The attic door opened easily
that pearl smooth August night
after a day hitchhiking in dusty wind,
no real labor, no hard breathing.

One push, we climbed on the roof,
two sunburned, runaway teenaged girls,
a backpack full of cheese and fruit
stolen from the market that day

snuggled between us, our offspring.
We'd broken into a desert cabin.
I shot a window with my father's gun.

No one had been there for so long
the refrigerator was propped open.

You worried there might be
a dead baby or rattlesnake inside.
I found an unopened bottle of wine.

I held the buck knife, and you held
the fruit.
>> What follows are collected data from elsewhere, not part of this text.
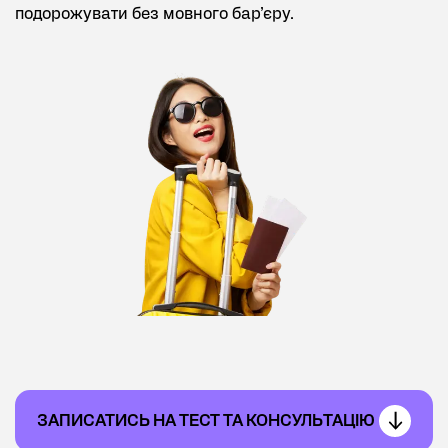
подорожувати без мовного бар’єру.
ЗАПИСАТИСЬ НА ТЕСТ ТА КОНСУЛЬТАЦІЮ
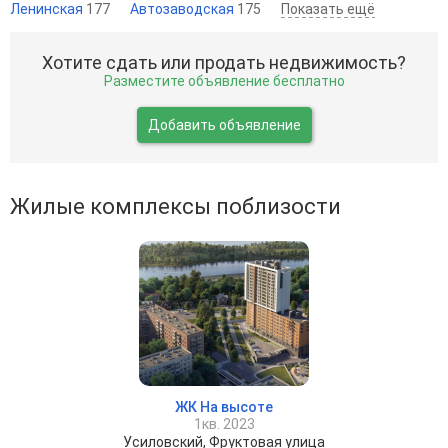
Ленинская
177
Автозаводская
175
Показать ещё
Хотите сдать или продать недвижимость?
Разместите объявление бесплатно
Добавить объявление
Жилые комплексы поблизости
ЖК На высоте
1кв. 2023
Усиловский, Фруктовая улица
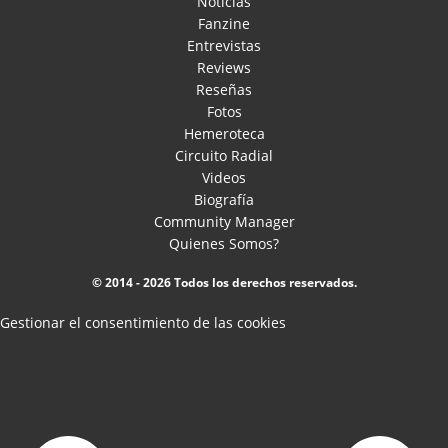
Noticias
Fanzine
Entrevistas
Reviews
Reseñas
Fotos
Hemeroteca
Circuito Radial
Videos
Biografía
Community Manager
Quienes Somos?
© 2014 - 2026 Todos los derechos reservados.
Gestionar el consentimiento de las cookies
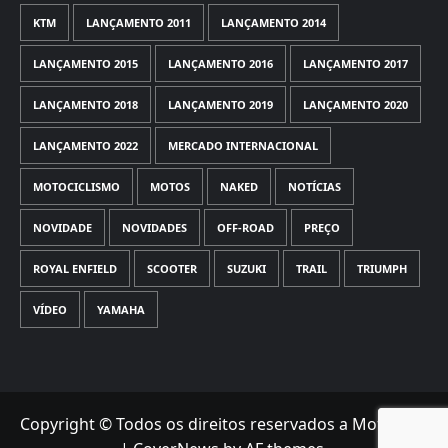
KTM
LANÇAMENTO 2011
LANÇAMENTO 2014
LANÇAMENTO 2015
LANÇAMENTO 2016
LANÇAMENTO 2017
LANÇAMENTO 2018
LANÇAMENTO 2019
LANÇAMENTO 2020
LANÇAMENTO 2022
MERCADO INTERNACIONAL
MOTOCICLISMO
MOTOS
NAKED
NOTÍCIAS
NOVIDADE
NOVIDADES
OFF-ROAD
PREÇO
ROYAL ENFIELD
SCOOTER
SUZUKI
TRAIL
TRIUMPH
VÍDEO
YAMAHA
Copyright © Todos os direitos reservados a Motorede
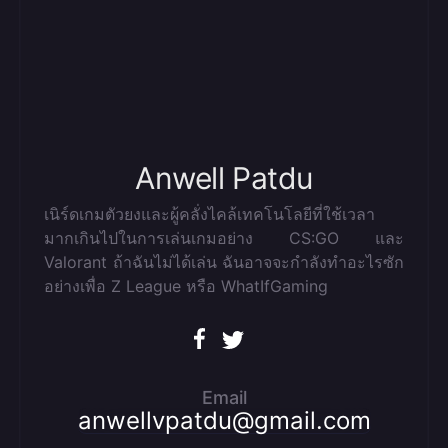
Anwell Patdu
เนิร์ดเกมตัวยงและผู้คลั่งไคล้เทคโนโลยีที่ใช้เวลา
มากเกินไปในการเล่นเกมอย่าง CS:GO และ
Valorant ถ้าฉันไม่ได้เล่น ฉันอาจจะกำลังทำอะไรซัก
อย่างเพื่อ Z League หรือ WhatIfGaming
Email
anwellvpatdu@gmail.com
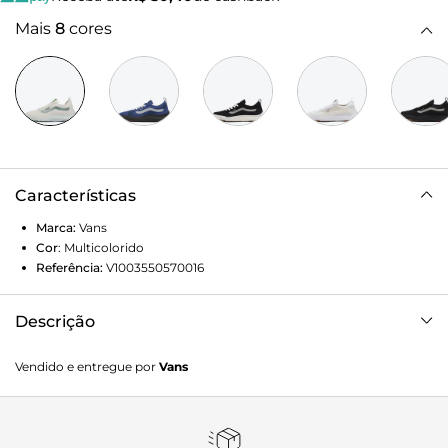
Mais
8
cores
Características
Marca:
Vans
Cor
:
Multicolorido
Referência:
V1003550570016
Descrição
Para a temporada, a equipe da Vans repensou, re-projetou e
Vendido e entregue por
Vans
reconstruiu cada parte da estética e tecnologias do
UltraRange para torná-lo mais sustentável. A renovação do
Tênis Ultrarange Vr3 Multi apresenta entressola EcoCush™
moldada com espuma 50% Bio-Based, construção leve,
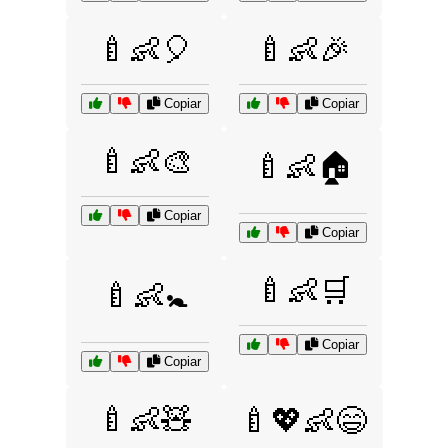
🍼👶🎈
🍼👶🎉
Copiar
Copiar
🍼👶🎨
🍼👶🏠
Copiar
Copiar
🍼👶🛒
🍼👶🚼
Copiar
Copiar
🍼👶🧸
🍼💖👶😄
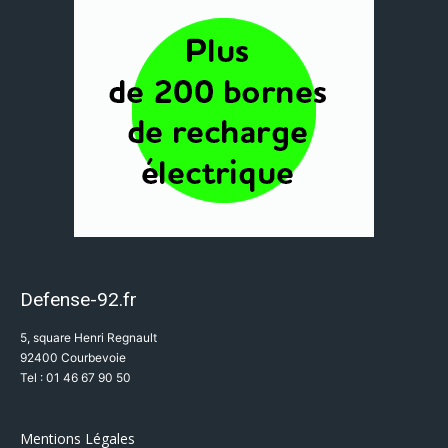
Defense-92.fr
5, square Henri Regnault
92400 Courbevoie
Tel : 01 46 67 90 50
Mentions Légales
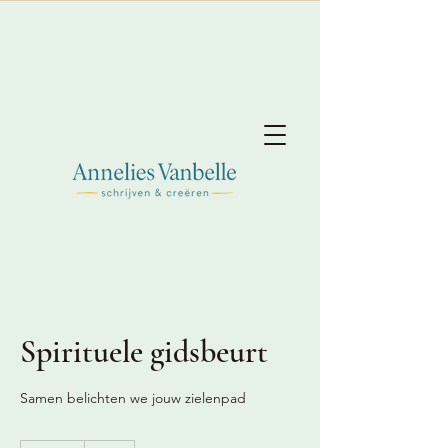
Spirituele gidsbeurt
Samen belichten we jouw zielenpad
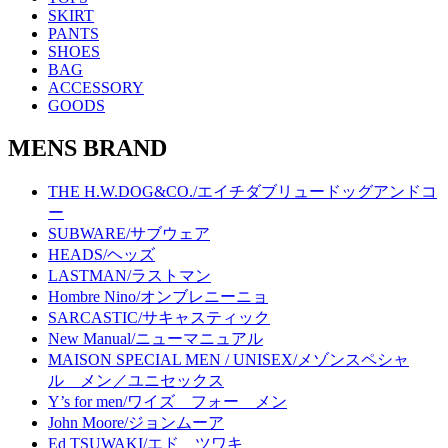
SKIRT
PANTS
SHOES
BAG
ACCESSORY
GOODS
MENS BRAND
THE H.W.DOG&CO./エイチダブリュードッグアンドコ
ー
SUBWARE/サブウェア
HEADS/ヘッズ
LASTMAN/ラストマン
Hombre Nino/オンブレニーニョ
SARCASTIC/サキャスティック
New Manual/ニューマニュアル
MAISON SPECIAL MEN / UNISEX/メゾンスペシャ
ル メン／ユニセックス
Y’s for men/ワイズ フォー メン
John Moore/ジョンムーア
Ed TSUWAKI/エド ツワキ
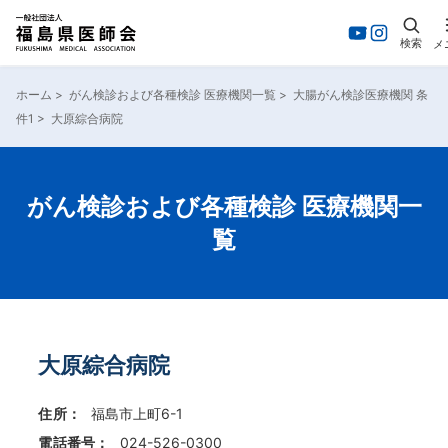
検索
メ
内
容
ホーム
>
がん検診および各種検診 医療機関一覧
>
大腸がん検診医療機関 条
を
件1
>
大原綜合病院
ス
キ
ッ
プ
がん検診および各種検診 医療機関一
覧
大原綜合病院
住所：
福島市上町6-1
電話番号：
024-526-0300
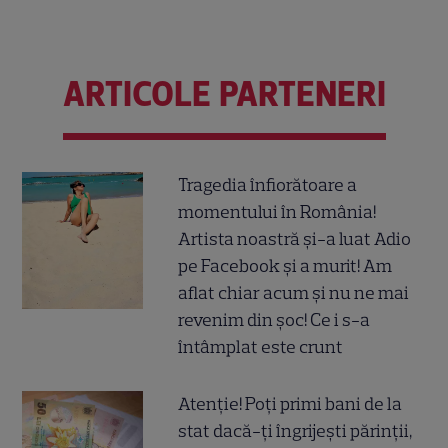
ARTICOLE PARTENERI
Tragedia înfiorătoare a
momentului în România!
Artista noastră și-a luat Adio
pe Facebook și a murit! Am
aflat chiar acum și nu ne mai
revenim din șoc! Ce i s-a
întâmplat este crunt
Atenție! Poți primi bani de la
stat dacă-ți îngrijești părinții,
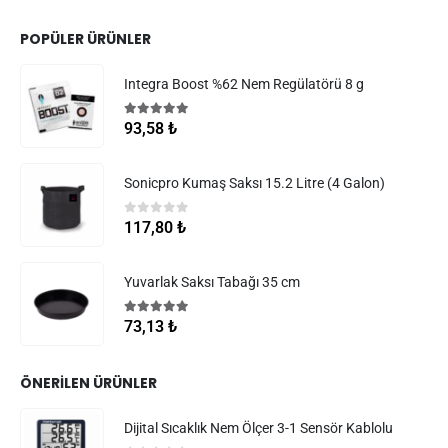
POPÜLER ÜRÜNLER
Integra Boost %62 Nem Regülatörü 8 g
5.00
5 üzerinden
93,58
₺
Sonicpro Kumaş Saksı 15.2 Litre (4 Galon)
0
5 üzerinden
117,80
₺
Yuvarlak Saksı Tabağı 35 cm
5.00
5 üzerinden
73,13
₺
ÖNERILEN ÜRÜNLER
Dijital Sıcaklık Nem Ölçer 3-1 Sensör Kablolu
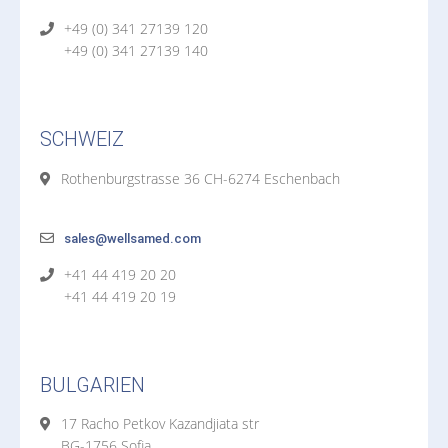
+49 (0) 341 27139 120
+49 (0) 341 27139 140
SCHWEIZ
Rothenburgstrasse 36 CH-6274 Eschenbach
sales@wellsamed.com
+41 44 419 20 20
+41 44 419 20 19
BULGARIEN
17 Racho Petkov Kazandjiata str
BG-1756 Sofia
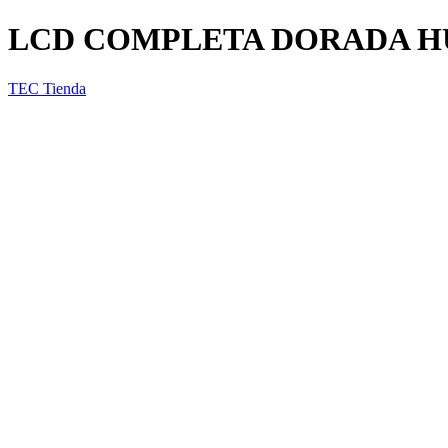
LCD COMPLETA DORADA HU
TEC Tienda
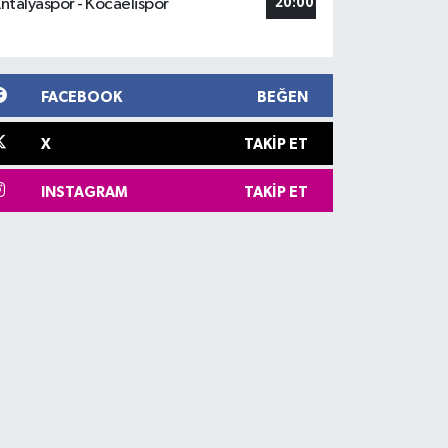
ntalyaspor - Kocaelispor
20:00
FACEBOOK
BEĞEN
X
TAKIP ET
INSTAGRAM
TAKIP ET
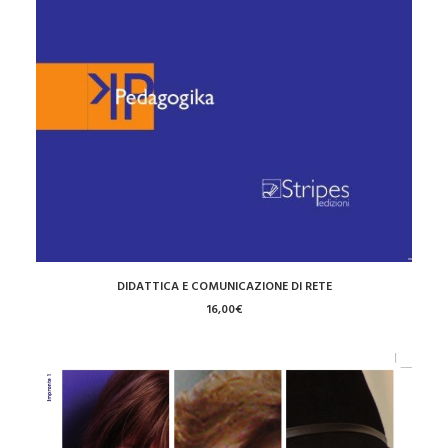
AGGIUNGI AL CARRELLO
DIDATTICA E COMUNICAZIONE DI RETE
16,00
€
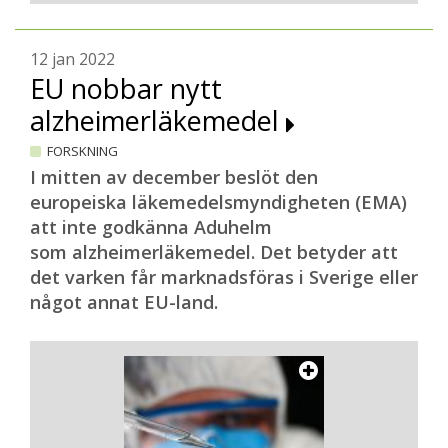
12 jan 2022
EU nobbar nytt
alzheimerläkemedel
FORSKNING
I mitten av december beslöt den
europeiska läkemedelsmyndigheten (EMA)
att inte godkänna Aduhelm
som alzheimerläkemedel. Det betyder att
det varken får marknadsföras i Sverige eller
något annat EU-land.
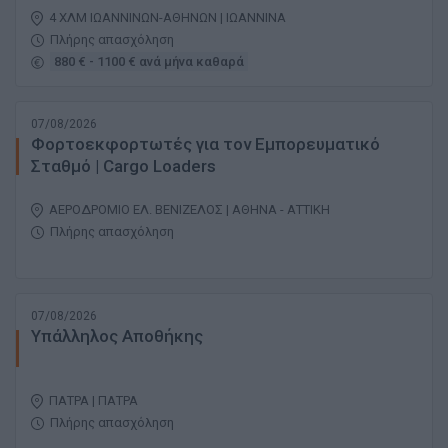
4 ΧΛΜ ΙΩΑΝΝΙΝΩΝ-ΑΘΗΝΩΝ | ΙΩΑΝΝΙΝΑ
Πλήρης απασχόληση
880 € - 1100 € ανά μήνα καθαρά
07/08/2026
Φορτοεκφορτωτές για τον Εμπορευματικό
Σταθμό | Cargo Loaders
ΑΕΡΟΔΡΟΜΙΟ ΕΛ. ΒΕΝΙΖΕΛΟΣ | ΑΘΗΝΑ - ΑΤΤΙΚΗ
Πλήρης απασχόληση
07/08/2026
Yπάλληλος Αποθήκης
ΠΑΤΡΑ | ΠΑΤΡΑ
Πλήρης απασχόληση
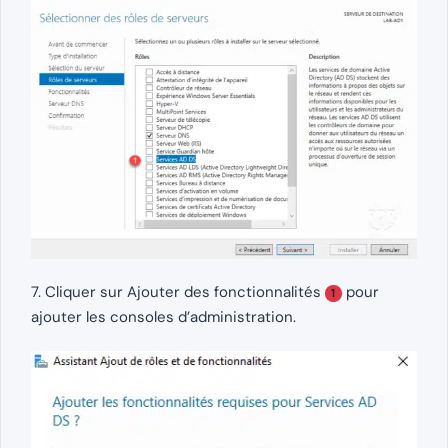
7. Cliquer sur Ajouter des fonctionnalités
pour
1
ajouter les consoles d’administration.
I sliced the salami,
licked my sticky fingers. We joked
about the guys we shared, about

sifting through your mother's
stolen box of jewels. You clasped
a silver necklace on my burnt neck
and I slipped an old ring onto you.

We shared an old wool army blanket
and a man's extra-large flannel shirt,
talked about the guys we shared,
cock and breast size, abortion cramps.

You wanted to know what it was like
to fight fires; I told you I had no sisters.
I popped the cork, you passed the bottle,
I thought I could taste your tongue,

delivered like the silent rise of moon,
punctuating spaces between stars,
I watched Venus, Orion’s Belt fade
while you spread oysters onto rye.

 

Maturity Class

How many times have you had sex?
asks my daughter in the bathroom.
She guesses four or five, maybe six.

Then she asks,
How do you know
if a man is going to rape you?

I still tuck her in at night with her Barbies.
She's afraid of spiders crawling in her bed,
the random thumps on the wall made
by the man next door and his girlfriend.

I know she's been digging through my Kotex pads,
perhaps imagining them to be pillows for her dolls,
the tampons a sort of emergency candle
equipped with an extra long wick.

In the morning, I notice a few grass blades of hair
Poking out from under her arms, freshly watered.
She tells me that she wants to start wearing a bra.
Her fingers are clumsy yet with the wear of crayons,
and so I must fasten the wayward hook,
wondering what exactly it is that I am holding back,
or training to stay in place.

And after school, she brings her 5th grade Maturity Book
home, opens it to the chapter about the penis.
This is my homework tonight, she giggles.
She asks me to read it to her,
this new kind of bedtime story.

 

Home Girl

The doctor yanked her from my womb
and turned her belly up to the light
that July night when thunderheads pillared
towards the glare of full moon
and flash flood warnings
were on the nurse's tongues.

Because I have always inhabited deserts
I was not sure I could teach her how to swim.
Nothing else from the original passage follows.